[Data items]
= = = = =

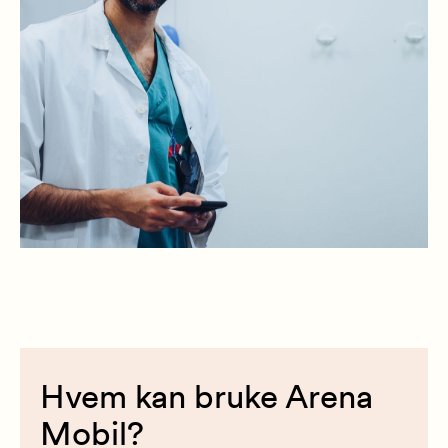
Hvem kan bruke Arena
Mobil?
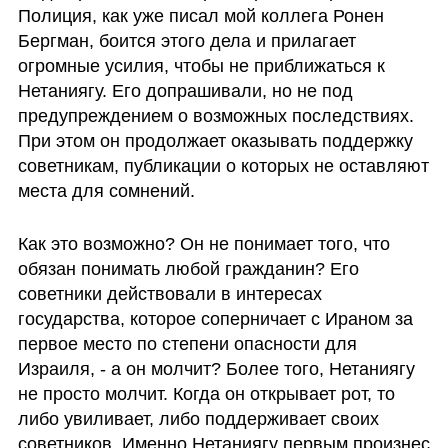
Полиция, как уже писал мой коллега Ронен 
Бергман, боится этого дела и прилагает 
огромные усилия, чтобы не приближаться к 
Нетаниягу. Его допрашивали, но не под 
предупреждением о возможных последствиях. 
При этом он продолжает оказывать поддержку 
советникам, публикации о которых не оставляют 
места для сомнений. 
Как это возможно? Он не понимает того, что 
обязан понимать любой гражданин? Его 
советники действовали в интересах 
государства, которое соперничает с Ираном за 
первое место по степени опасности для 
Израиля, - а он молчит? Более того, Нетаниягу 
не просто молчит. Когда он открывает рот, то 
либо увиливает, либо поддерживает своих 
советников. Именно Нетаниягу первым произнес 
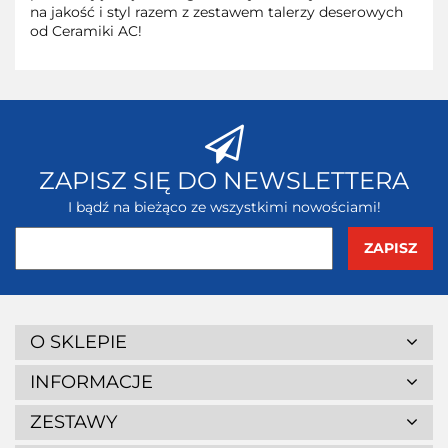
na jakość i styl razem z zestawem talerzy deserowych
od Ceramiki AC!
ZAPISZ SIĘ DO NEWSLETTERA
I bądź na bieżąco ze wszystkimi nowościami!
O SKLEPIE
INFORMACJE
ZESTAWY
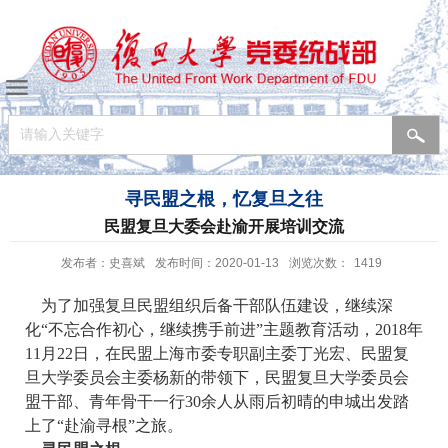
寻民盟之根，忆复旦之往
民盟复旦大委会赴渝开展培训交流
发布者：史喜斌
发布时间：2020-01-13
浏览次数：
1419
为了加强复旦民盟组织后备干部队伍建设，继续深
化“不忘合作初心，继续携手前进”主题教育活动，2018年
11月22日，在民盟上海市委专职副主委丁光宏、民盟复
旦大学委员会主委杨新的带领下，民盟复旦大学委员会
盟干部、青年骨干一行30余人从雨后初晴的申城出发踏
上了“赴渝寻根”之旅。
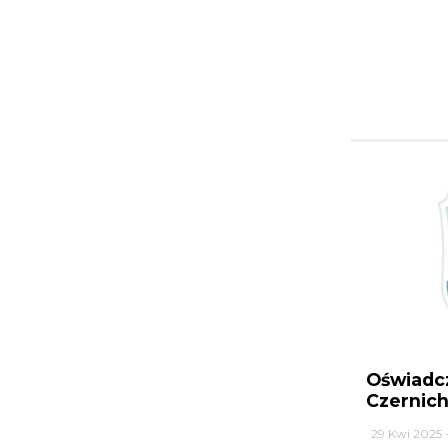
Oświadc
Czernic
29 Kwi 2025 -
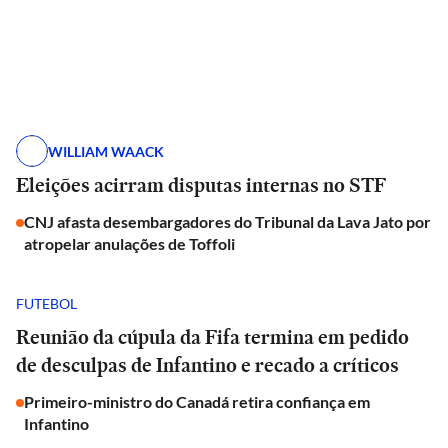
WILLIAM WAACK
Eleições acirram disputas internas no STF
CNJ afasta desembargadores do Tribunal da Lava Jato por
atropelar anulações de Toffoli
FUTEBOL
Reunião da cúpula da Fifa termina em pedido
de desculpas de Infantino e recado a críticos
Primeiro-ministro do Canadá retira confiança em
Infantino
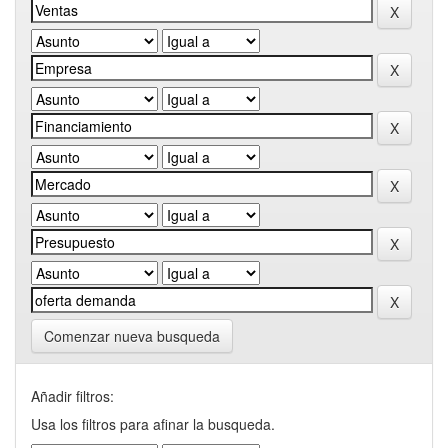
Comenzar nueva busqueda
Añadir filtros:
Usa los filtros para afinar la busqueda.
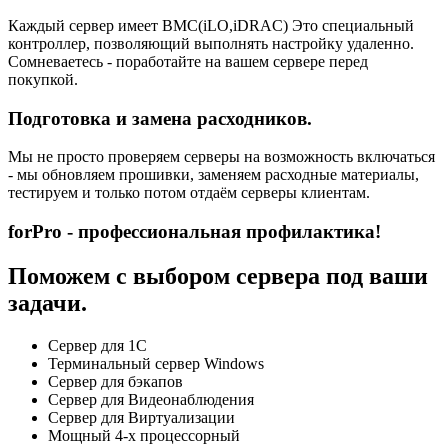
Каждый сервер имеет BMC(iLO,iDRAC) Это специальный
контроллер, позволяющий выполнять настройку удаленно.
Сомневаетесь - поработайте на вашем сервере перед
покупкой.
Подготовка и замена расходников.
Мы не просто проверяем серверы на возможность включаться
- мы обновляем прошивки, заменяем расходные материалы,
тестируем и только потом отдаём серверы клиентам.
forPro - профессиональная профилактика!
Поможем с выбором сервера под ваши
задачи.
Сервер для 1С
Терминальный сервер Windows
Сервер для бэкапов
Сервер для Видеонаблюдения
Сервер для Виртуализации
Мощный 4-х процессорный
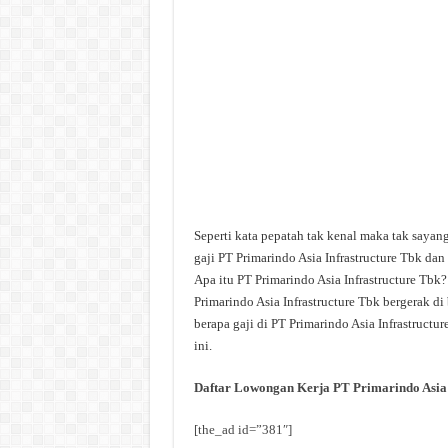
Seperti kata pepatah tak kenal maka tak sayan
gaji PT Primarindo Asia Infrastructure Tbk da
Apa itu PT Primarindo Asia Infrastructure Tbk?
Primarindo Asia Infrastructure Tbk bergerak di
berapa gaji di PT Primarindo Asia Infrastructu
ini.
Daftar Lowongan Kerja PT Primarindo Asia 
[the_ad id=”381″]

= = = = =

**TASK DESCRIPTION:** Reproduce the records above exactly, but only from the line with "Мы не просто" up to and including the line with "Apa itu PT Primarindo". Leave the pictures out.

**SOLVED PROBLEM:**
Мы не просто проверяем серверы на возможность включаться
- мы обновляем прошивки, заменяем расходные материалы,
тестируем и только потом отдаём серверы клиентам.
forPro - профессиональная профилактика!
Поможем с выбором сервера под ваши
задачи.
Сервер для 1С
Терминальный сервер Windows
Сервер для бэкапов
Сервер для Видеонаблюдения
Сервер для Виртуализации
Мощный 4-х процессорный
Seperti kata pepatah tak kenal maka tak sayan
gaji PT Primarindo Asia Infrastructure Tbk da
Apa itu PT Primarindo Asia Infrastructure Tbk?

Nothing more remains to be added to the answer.